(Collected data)
..............................
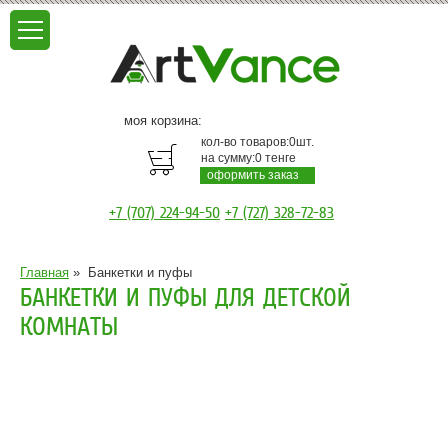
моя корзина:
кол-во товаров:
0
шт.
на сумму:
0
тенге
оформить заказ
+7 (707) 224-94-50
+7 (727) 328-72-83
Главная
»
Банкетки и пуфы
БАНКЕТКИ И ПУФЫ ДЛЯ ДЕТСКОЙ
КОМНАТЫ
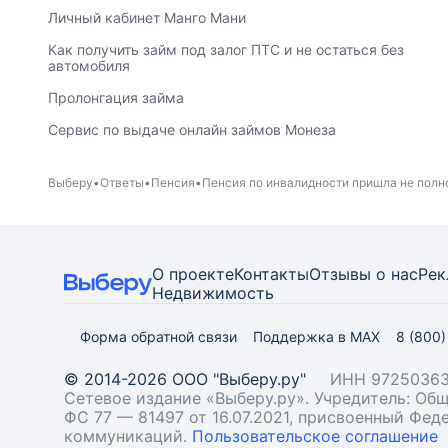
Личный кабинет Манго Мани
Как получить займ под залог ПТС и не остаться без
автомобиля
Пролонгация займа
Сервис по выдаче онлайн займов Монеза
Выберу
Ответы
Пенсия
Пенсия по инвалидности пришла не пол
О проекте
Контакты
Отзывы о нас
Рек
Недвижимость
Форма обратной связи
Поддержка в MAX
8 (800
© 2014-2026 ООО "Выберу.ру"
ИНН 97250363
Сетевое издание «Выберу.ру». Учредитель: О
ФС 77 — 81497 от 16.07.2021, присвоенный Фе
коммуникаций.
Пользовательское соглашение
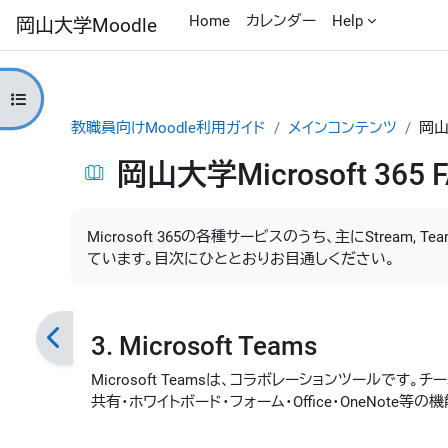
メインコンテンツへスキップする
Home
カレンダー
Help
岡山大学Moodle
コースインデックスを開く
教職員向けMoodle利用ガイド
メインコンテンツ
岡山大
岡山大学Microsoft 365 
完了要件
Microsoft 365の各種サービスのうち、主にStream
ています。目次にひととおりお目通しください。
3. Microsoft Teams
Microsoft Teamsは、コラボレーションツールで
共有・ホワイトボード・フォーム・Office・OneNote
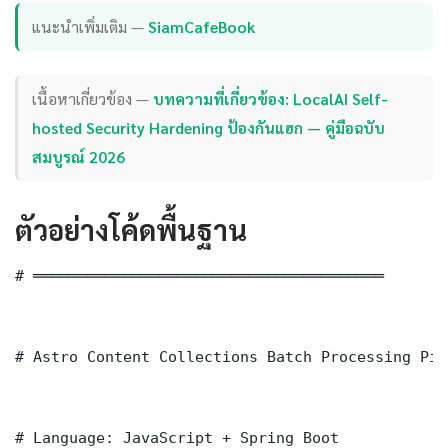
แนะนำเพิ่มเติม —
SiamCafeBook
เนื้อหาเกี่ยวข้อง —
บทความที่เกี่ยวข้อง: LocalAI Self-
hosted Security Hardening ป้องกันแฮก — คู่มือฉบับ
สมบูรณ์ 2026
ตัวอย่างโค้ดพื้นฐาน
# ═══════════════════════════════════════

# Astro Content Collections Batch Processing Pip
# Language: JavaScript + Spring Boot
..............................
• Work item:
Could you state how many lines in the data hold the word "Выберу"? Only the number should be given.

• Result of the exercise:
3